Şunu da söylemek gerek, kadın-erkek üzerine film çekmek ne kadar kolay olsa da yönetmenin ortaya koyduğu özgün bir yaklaşım ve felsefi bir söylem yoksa işlenen konuyu iyi çözümleyemiyorsa bu konularla ilgili film çekmenin bir esprisi olmadığını da belirtelim. Yoksa sadece festivallere ve çevresine film çekmek bir başarı değildir.
Şimdilik bu anlayışla hareket eden yönetmenlerden biri Selim Evci’dir. Evci ilk uzun metrajlı filmi İki Çizgi’de iki kişilik bir kadroyla monoton ilişkinin bir yolculukla kadın ve erkeğin birbirini keşif etmesini sözde konu edinmektedir.
Filmi iki bölüme ayırabiliriz. İlişkide yabancılaşmanın yaşandığı dönem ve yolculukla devam eden yabancılaşmanın seyirci tarafından fark edilmesidir.

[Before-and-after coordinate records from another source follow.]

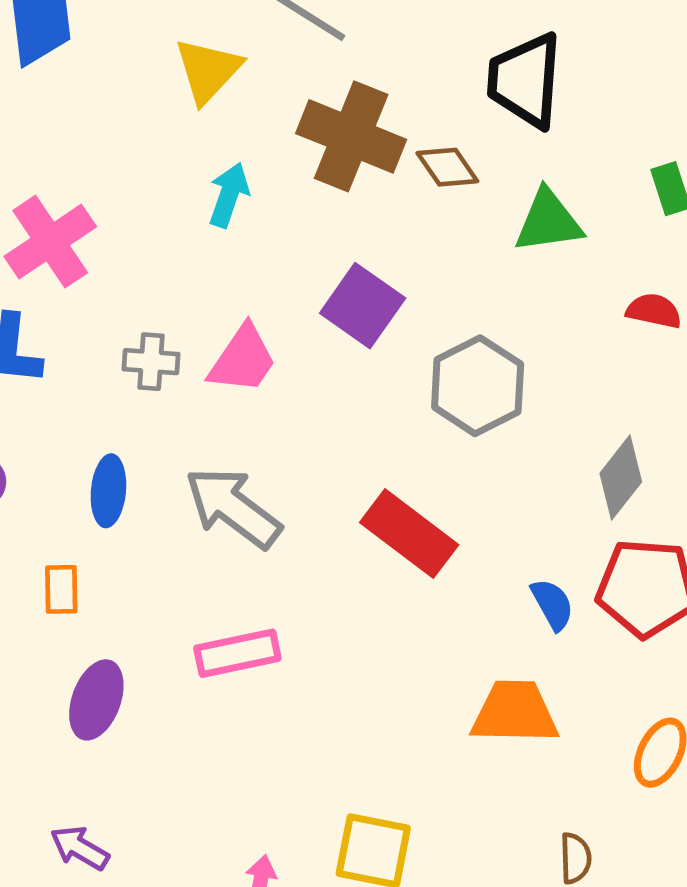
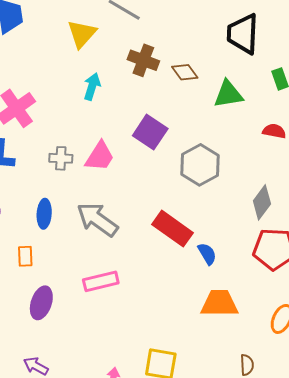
black trapezoid: (525, 80) -> (243, 34), moved
brown cross: (351, 136) -> (143, 60), size x0.7
blue semicircle: (552, 604) -> (207, 254), moved

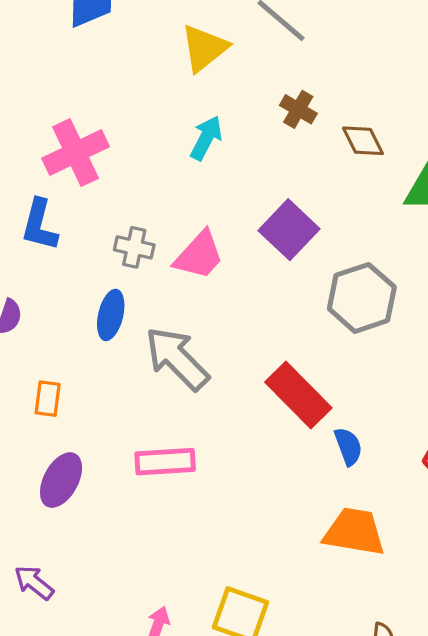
brown cross: (143, 60) -> (298, 109), size x0.7
blue ellipse: (44, 214) -> (111, 315), moved

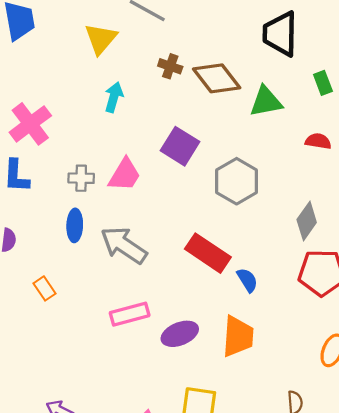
brown diamond: (363, 141) -> (217, 78), size x1.6
orange rectangle: (48, 399) -> (45, 288), turned -30
purple ellipse: (61, 480) -> (180, 334), moved, turned 51
orange trapezoid: (354, 532) -> (238, 336), moved, turned 96

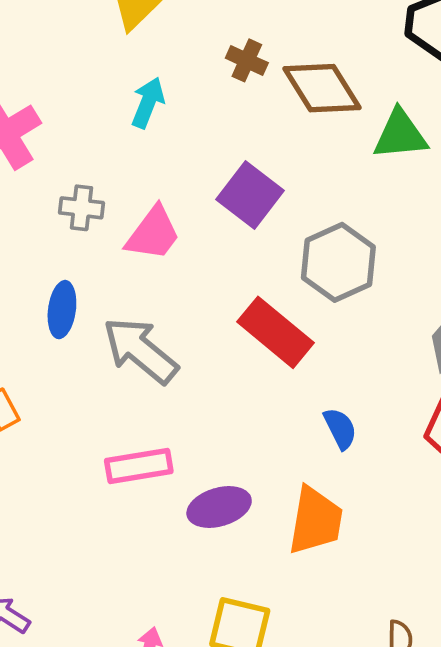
gray cross: (81, 178) -> (82, 208), moved
red rectangle: (208, 253) -> (276, 332), moved

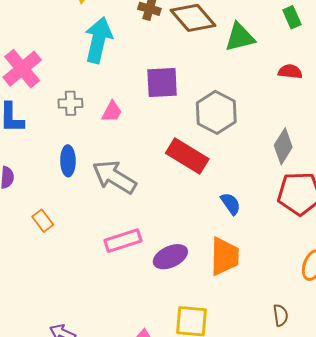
cyan arrow: (148, 103) -> (98, 40), size x1.6
purple square: (250, 195) -> (162, 83), turned -32
pink trapezoid: (153, 233) -> (112, 112), size x0.7

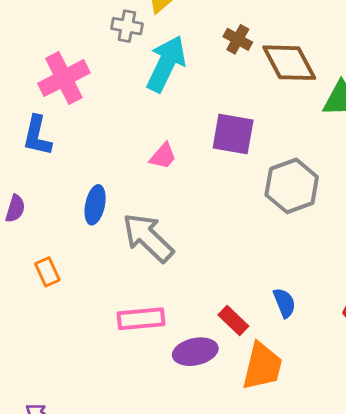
gray cross: (70, 103) -> (127, 26), moved
red rectangle: (187, 156) -> (233, 321), moved, size x0.6

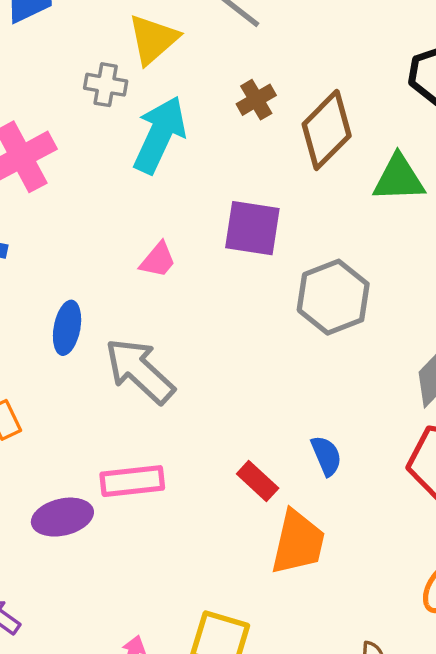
brown cross: (238, 39) -> (256, 100), turned 32
brown diamond: (289, 63) -> (327, 130), turned 74
purple ellipse: (195, 352) -> (62, 517), moved

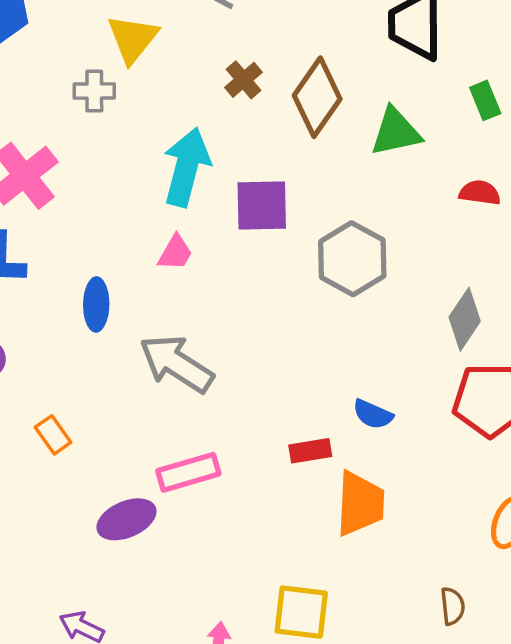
cyan arrow: (160, 135) -> (187, 167), moved
blue ellipse: (67, 328) -> (96, 304), moved
blue semicircle: (326, 456) -> (373, 414), turned 147
red rectangle: (258, 481) -> (310, 451), turned -42

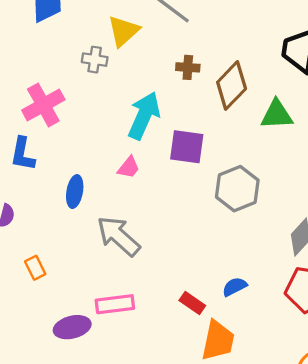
brown cross: (244, 80) -> (188, 67), turned 35
blue semicircle: (373, 414) -> (235, 287), turned 120
red rectangle: (310, 451) -> (192, 303), turned 35

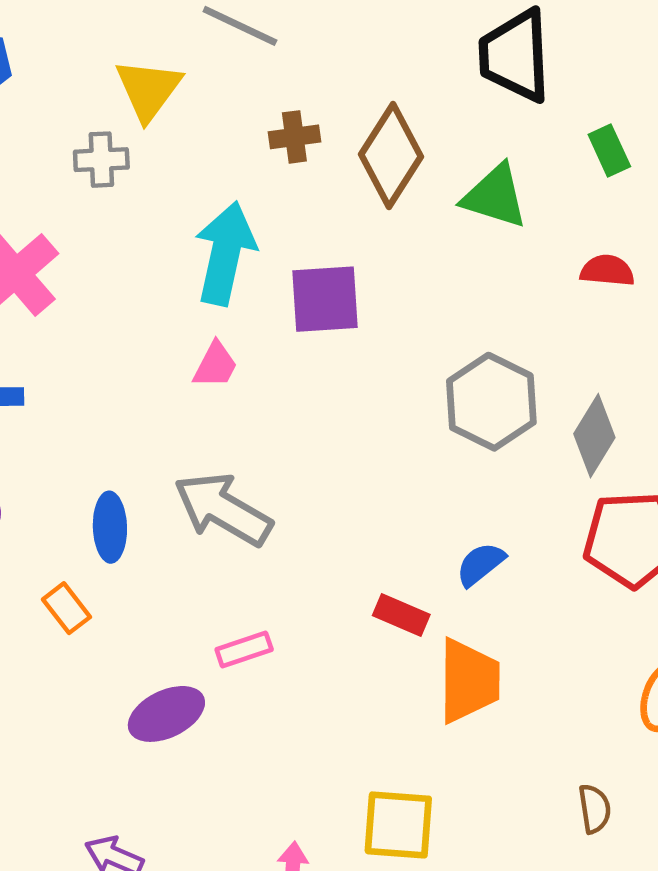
green triangle: (277, 115) -> (495, 196), turned 32
gray hexagon: (237, 189) -> (491, 402), moved
blue ellipse: (75, 192) -> (110, 527), moved
pink rectangle: (115, 304) -> (244, 650), size x0.7

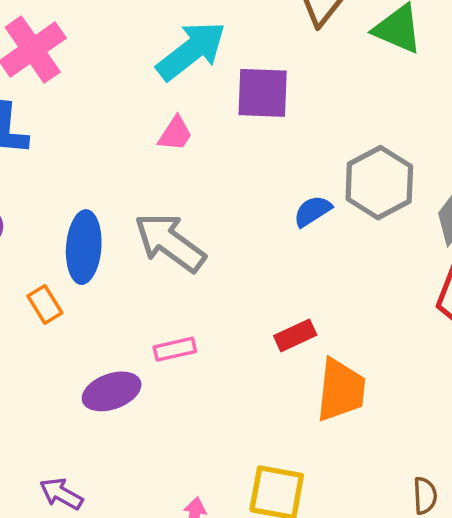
cyan arrow: (225, 253) -> (191, 51), turned 34
blue ellipse: (110, 527) -> (84, 247), size x1.4
blue semicircle: (481, 564) -> (312, 211), moved
red rectangle: (401, 615) -> (295, 335), turned -54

Kadın, Selin, her gün Mert tarafından işe bırakılıyor, işten alınıyor. Eve iş götürüyor. Dizüstü bilgisayarıyla çalışıyor. Klasik müzik dinliyor. Kitap okuyor. Piyano çalıyor. Ekonomik durumu gayet iyi ve sevgilisinden yaşça büyük. Olgun gösteren bir duruşu var. Sakin bir karakter. Ne istediğini bilen bir duruşa sahip. Erkek, Mert, kadına göre daha hareketli, olgunluk olarak daha zayıf. Fotoğrafçılık yapıyor. Sabahları sevgilisini işe bırakıyor. Akşam işten alıyor. Bu zaman diliminde Taksim ve Eminönü ilçelerinde fotoğraf kareleri yakalamaya çalışıyor. Arada fotoğraf sergilerini geziyor. Zamanını sevgilisine göre ayarlıyor. Modern ilişkinin her şeyi beraber yapma düşüncesinin yansıması olarak beraber evden çıkma beraber eve dönme sahnelerini görüyoruz.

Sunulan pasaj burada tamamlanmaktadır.